* [PROBLEM DETAILS]
Your answer must be an exact copy of the entries below, with every picture removed.
Top of RECORDS FOR THE EXERCISE
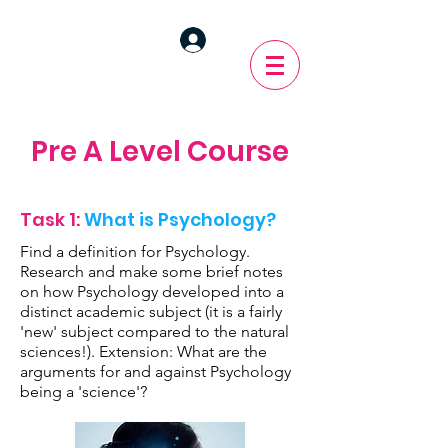
Pre A Level Course
Task 1:
What is Psychology?
Find a definition for Psychology.
Research and make some brief notes
on how Psychology developed into a
distinct academic subject (it is a fairly
'new' subject compared to the natural
sciences!). Extension: What are the
arguments for and against Psychology
being a 'science'?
Bottom of RECORDS FOR THE EXERCISE
* [YOUR SOLUTION]
Pre A Level Course
Task 1:
What is Psychology?
Find a definition for Psychology.
Research and make some brief notes
on how Psychology developed into a
distinct academic subject (it is a fairly
'new' subject compared to the natural
sciences!). Extension: What are the
arguments for and against Psychology
being a 'science'?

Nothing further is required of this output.